Here’s how I have applied it in my own career. My boss at a San Francisco bank asked me in 1995 if I’d heard of this “Internet thing.” Three months later, he was running the bank’s new Internet-focused division. A year later, I jumped in myself and launched a startup based on my knowledge of consumer wealth management.

Now I realized that, as an African American woman, I would not necessarily be given the same “credibility” as my male boss had been given to figure out the Internet. Instead, I’d have to build credibility to reach my goal to be a General Manager at a large bank. Luckily, my parents had prepared me with the “you have to work twice as hard to get half the opportunity” mantra, so I dug right in. I leveraged my background in strategy and finance, and expressly sought out opportunities in operations, strategy, customer service, marketing always with a focus on growth and innovation.

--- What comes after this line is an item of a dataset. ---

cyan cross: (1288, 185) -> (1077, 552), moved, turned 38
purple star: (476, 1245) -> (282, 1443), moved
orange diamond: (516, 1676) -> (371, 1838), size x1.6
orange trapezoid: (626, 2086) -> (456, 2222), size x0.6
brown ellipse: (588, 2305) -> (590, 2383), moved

I’ve spent the past 15 years doing all of those things, launching divisions at several banks. I’ve come full-circle, ending up at Silicon Valley Bank. As head of SVB’s Private Bank, Wealth Advisory and Premium Wine Division, we are bringing the latest personal financial planning approaches to our sophisticated technology and wine clients. I call it digital advice with a human touch.

Identifying leadership. As you grow as a leader, not only do you have to hone your self-identified strengths, you don’t want to dismiss talents that others see in you. I once tried to recruit a younger associate to lead a program, telling her I thought she had the skills to do it. She turned me down and wrote me a three-page memo explaining that she didn’t. I remember thinking:  Even if she didn’t want the job, I think her response was short sighted. And, why would she think that I would put her in position that I didn’t think she’d be great at?

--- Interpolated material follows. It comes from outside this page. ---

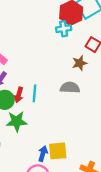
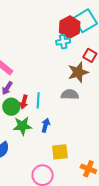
brown star: (80, 63) -> (78, 72), size x1.5
blue arrow: (43, 154) -> (46, 125), moved

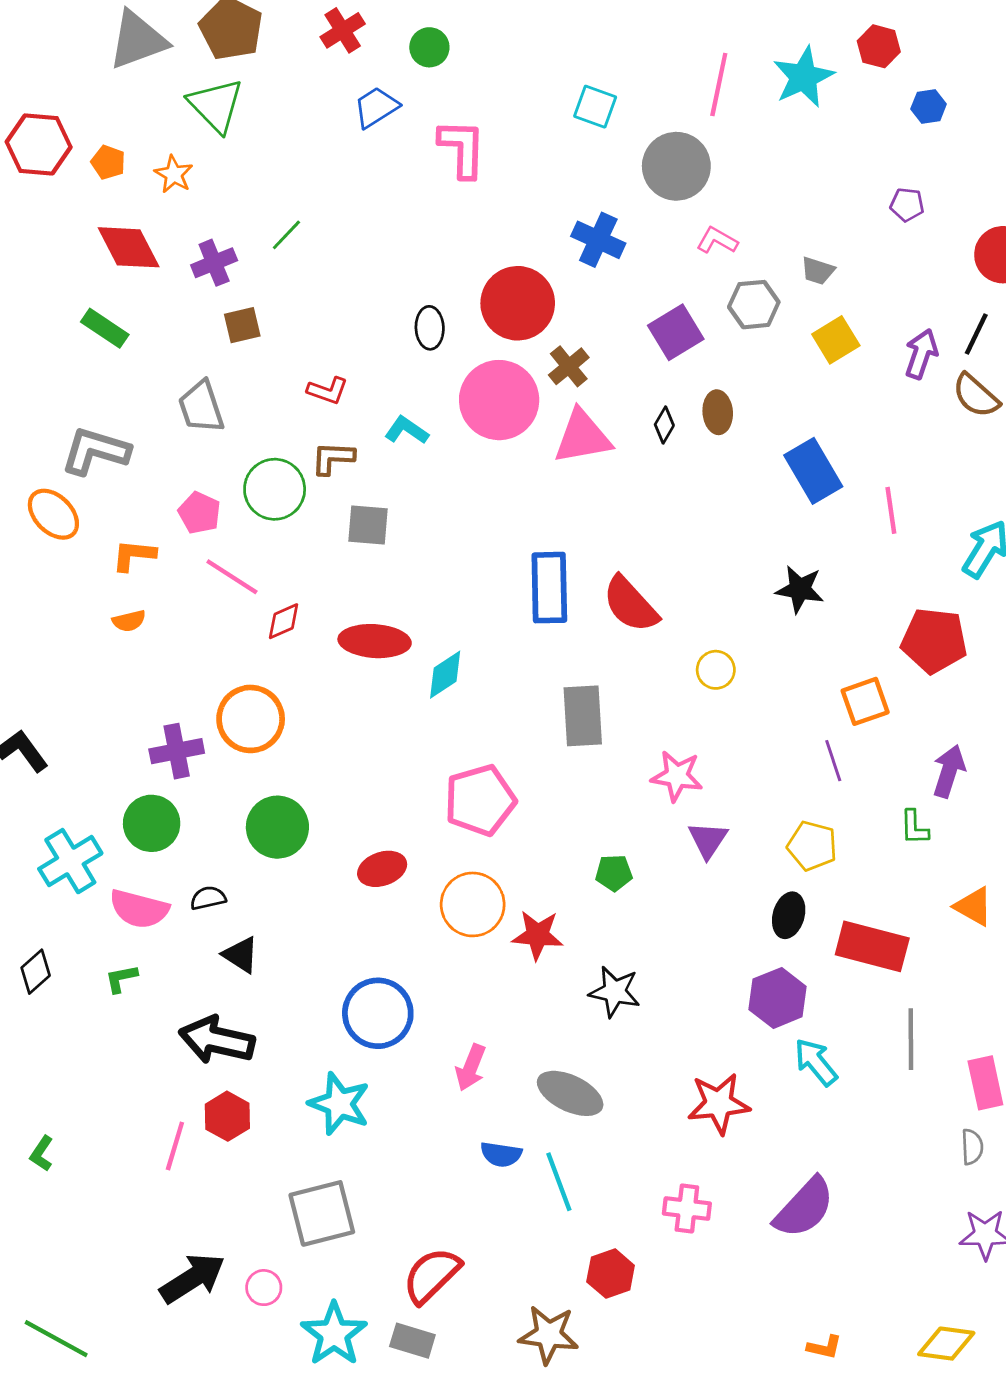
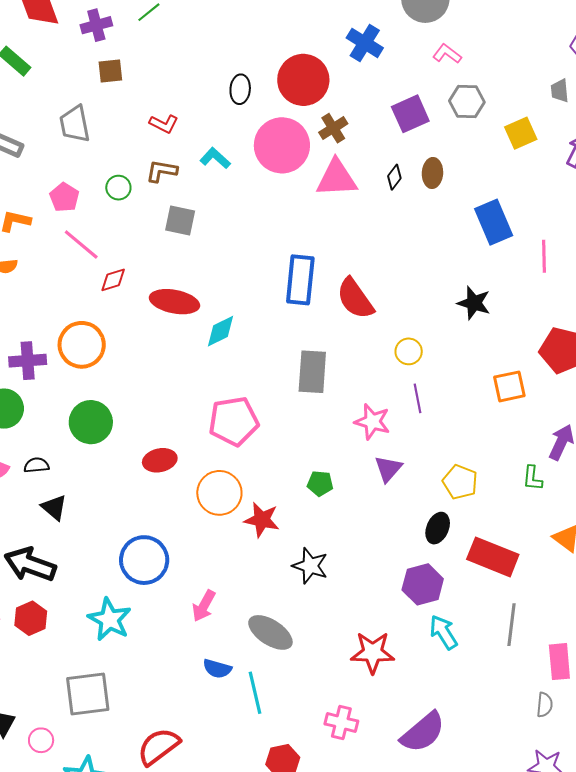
gray trapezoid: (818, 271) -> (560, 91), moved, turned 60
green circle: (275, 489) -> (118, 188), size x0.6
purple line: (833, 761) -> (417, 398), moved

It’s good for career planning to step back sometimes and look at yourself from others’ vantage points. To successfully navigate your career, you need three types of people. First, an advocate who has a seat at the table and will advocate for your “stretch” opportunities. Next, you need a mentor who will tell you the truth about how you are being perceived. Finally, you need some peers who are willing to listen and accept the “Am I crazy here?” call and give you a supportive POV.

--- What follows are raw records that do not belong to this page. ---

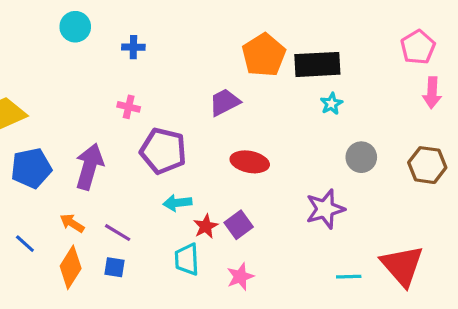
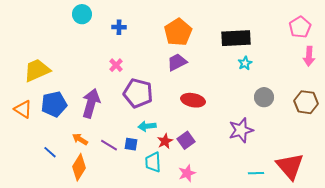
orange pentagon: (264, 55) -> (178, 32), moved
pink cross: (129, 107) -> (116, 65), turned 32
blue square: (115, 267) -> (131, 144), moved

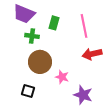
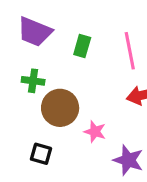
green cross: (32, 36) -> (33, 81), moved

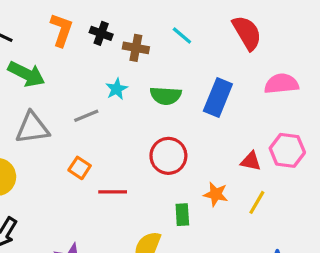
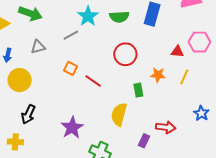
cyan star: (117, 89) -> (88, 16), size x1.5
gray triangle: (32, 128) -> (38, 47), size x0.7
red line: (113, 192) -> (93, 81), turned 42

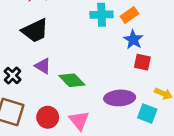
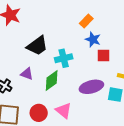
cyan cross: (102, 15) -> (64, 58), moved
black trapezoid: (35, 31) -> (37, 46), moved
green diamond: (72, 80) -> (52, 80), turned -70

Juggling career and life. It’s also important to include life-work balance issues in these discussions. Sometimes, it’s been hard for me to keep it all going; and when my first two kids were younger, I launched the startup because I could do it from home. As they got older and two kids turned in to three, I needed more stability. I became a 15-year “Intrapreneur,” launching businesses within large banks. I’ve always been at the center of three of my loves: finance, technology and innovation.

When people ask me for my advice on finding balance, I tell them what I do: I wake up every morning and imagine I’m juggling three balls. Two are rubber and one is glass.  One day, the glass ball might be a school play. The next day, the glass ball might be a board meeting. Each day, the balls may change, and work and life are never in perfect balance. I try to forgive myself if one of the rubber balls drops; and I do my best not to let the glass ball break.